= Given entries =
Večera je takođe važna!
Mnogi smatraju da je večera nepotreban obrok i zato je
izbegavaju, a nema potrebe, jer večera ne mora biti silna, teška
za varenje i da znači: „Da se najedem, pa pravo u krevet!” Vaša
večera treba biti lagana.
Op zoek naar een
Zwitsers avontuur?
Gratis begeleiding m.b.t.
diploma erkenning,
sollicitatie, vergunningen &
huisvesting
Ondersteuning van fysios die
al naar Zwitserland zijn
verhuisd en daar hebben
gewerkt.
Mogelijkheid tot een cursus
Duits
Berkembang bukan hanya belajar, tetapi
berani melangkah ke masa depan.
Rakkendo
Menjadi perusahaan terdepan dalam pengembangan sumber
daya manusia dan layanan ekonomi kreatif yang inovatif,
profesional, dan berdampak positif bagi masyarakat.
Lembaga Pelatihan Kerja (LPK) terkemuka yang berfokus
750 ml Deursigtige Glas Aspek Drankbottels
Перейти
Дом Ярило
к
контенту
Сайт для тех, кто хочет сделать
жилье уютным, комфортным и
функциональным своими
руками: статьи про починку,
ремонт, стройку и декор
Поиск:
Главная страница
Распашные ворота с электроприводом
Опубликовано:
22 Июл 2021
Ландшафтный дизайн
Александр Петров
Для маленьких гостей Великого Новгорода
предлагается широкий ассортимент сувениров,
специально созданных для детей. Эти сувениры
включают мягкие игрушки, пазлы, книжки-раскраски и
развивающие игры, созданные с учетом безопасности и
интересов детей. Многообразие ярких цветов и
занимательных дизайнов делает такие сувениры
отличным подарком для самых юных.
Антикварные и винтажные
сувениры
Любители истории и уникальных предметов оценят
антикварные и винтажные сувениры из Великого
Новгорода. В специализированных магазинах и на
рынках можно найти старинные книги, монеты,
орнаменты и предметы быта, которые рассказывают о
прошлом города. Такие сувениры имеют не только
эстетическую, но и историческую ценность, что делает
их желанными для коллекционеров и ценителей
--
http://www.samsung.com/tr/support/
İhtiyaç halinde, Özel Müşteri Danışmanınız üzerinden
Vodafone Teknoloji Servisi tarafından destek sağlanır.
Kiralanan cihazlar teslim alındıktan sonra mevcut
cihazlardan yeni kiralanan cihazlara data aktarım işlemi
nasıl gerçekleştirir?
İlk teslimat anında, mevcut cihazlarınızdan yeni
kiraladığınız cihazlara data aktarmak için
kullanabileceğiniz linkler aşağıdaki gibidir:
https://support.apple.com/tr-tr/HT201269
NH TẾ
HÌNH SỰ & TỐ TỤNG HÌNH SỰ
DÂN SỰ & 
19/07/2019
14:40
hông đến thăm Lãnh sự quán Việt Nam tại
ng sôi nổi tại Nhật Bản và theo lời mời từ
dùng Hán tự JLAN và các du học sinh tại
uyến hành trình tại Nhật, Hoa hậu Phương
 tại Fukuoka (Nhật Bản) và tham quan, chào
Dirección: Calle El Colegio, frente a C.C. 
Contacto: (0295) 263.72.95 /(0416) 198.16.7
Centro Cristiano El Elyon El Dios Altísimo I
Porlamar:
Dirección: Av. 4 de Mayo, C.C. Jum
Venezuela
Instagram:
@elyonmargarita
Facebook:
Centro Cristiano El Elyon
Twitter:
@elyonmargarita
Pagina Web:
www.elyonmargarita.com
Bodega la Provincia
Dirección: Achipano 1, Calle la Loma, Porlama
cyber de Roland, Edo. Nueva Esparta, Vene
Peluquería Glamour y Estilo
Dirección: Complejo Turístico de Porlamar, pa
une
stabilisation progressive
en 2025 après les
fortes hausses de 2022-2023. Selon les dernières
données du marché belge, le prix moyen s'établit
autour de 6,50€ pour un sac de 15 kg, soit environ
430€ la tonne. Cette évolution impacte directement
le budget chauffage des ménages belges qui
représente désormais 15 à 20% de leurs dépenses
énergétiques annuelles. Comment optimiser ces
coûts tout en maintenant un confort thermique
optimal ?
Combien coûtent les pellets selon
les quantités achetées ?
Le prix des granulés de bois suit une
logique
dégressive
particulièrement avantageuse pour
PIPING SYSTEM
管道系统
==
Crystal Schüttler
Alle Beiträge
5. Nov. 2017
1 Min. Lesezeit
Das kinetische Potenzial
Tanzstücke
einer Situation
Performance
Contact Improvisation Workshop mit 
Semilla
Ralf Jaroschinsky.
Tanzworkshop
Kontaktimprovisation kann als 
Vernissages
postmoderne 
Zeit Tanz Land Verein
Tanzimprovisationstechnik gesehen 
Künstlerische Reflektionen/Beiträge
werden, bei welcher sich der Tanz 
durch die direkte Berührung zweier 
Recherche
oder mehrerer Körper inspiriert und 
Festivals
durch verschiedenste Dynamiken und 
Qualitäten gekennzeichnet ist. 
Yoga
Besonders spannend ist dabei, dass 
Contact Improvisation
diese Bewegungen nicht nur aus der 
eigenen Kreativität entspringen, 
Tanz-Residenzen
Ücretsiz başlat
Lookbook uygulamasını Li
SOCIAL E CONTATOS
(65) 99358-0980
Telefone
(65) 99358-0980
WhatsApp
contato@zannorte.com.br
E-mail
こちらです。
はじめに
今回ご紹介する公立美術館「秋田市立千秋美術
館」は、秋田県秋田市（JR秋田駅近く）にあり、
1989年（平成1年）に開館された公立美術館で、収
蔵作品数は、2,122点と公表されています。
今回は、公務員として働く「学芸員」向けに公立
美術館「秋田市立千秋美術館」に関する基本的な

= What to work on =
In the material above, locate the line containing "Zwitsers avontuur?" and the line containing "их желанными для коллекционеров и ценителей". Transcribe exactly those two lines and every line between them, and nothing more.

= Your solution =
Zwitsers avontuur?
Gratis begeleiding m.b.t.
diploma erkenning,
sollicitatie, vergunningen &
huisvesting
Ondersteuning van fysios die
al naar Zwitserland zijn
verhuisd en daar hebben
gewerkt.
Mogelijkheid tot een cursus
Duits
Berkembang bukan hanya belajar, tetapi
berani melangkah ke masa depan.
Rakkendo
Menjadi perusahaan terdepan dalam pengembangan sumber
daya manusia dan layanan ekonomi kreatif yang inovatif,
profesional, dan berdampak positif bagi masyarakat.
Lembaga Pelatihan Kerja (LPK) terkemuka yang berfokus
750 ml Deursigtige Glas Aspek Drankbottels
Перейти
Дом Ярило
к
контенту
Сайт для тех, кто хочет сделать
жилье уютным, комфортным и
функциональным своими
руками: статьи про починку,
ремонт, стройку и декор
Поиск:
Главная страница
Распашные ворота с электроприводом
Опубликовано:
22 Июл 2021
Ландшафтный дизайн
Александр Петров
Для маленьких гостей Великого Новгорода
предлагается широкий ассортимент сувениров,
специально созданных для детей. Эти сувениры
включают мягкие игрушки, пазлы, книжки-раскраски и
развивающие игры, созданные с учетом безопасности и
интересов детей. Многообразие ярких цветов и
занимательных дизайнов делает такие сувениры
отличным подарком для самых юных.
Антикварные и винтажные
сувениры
Любители истории и уникальных предметов оценят
антикварные и винтажные сувениры из Великого
Новгорода. В специализированных магазинах и на
рынках можно найти старинные книги, монеты,
орнаменты и предметы быта, которые рассказывают о
прошлом города. Такие сувениры имеют не только
эстетическую, но и историческую ценность, что делает
их желанными для коллекционеров и ценителей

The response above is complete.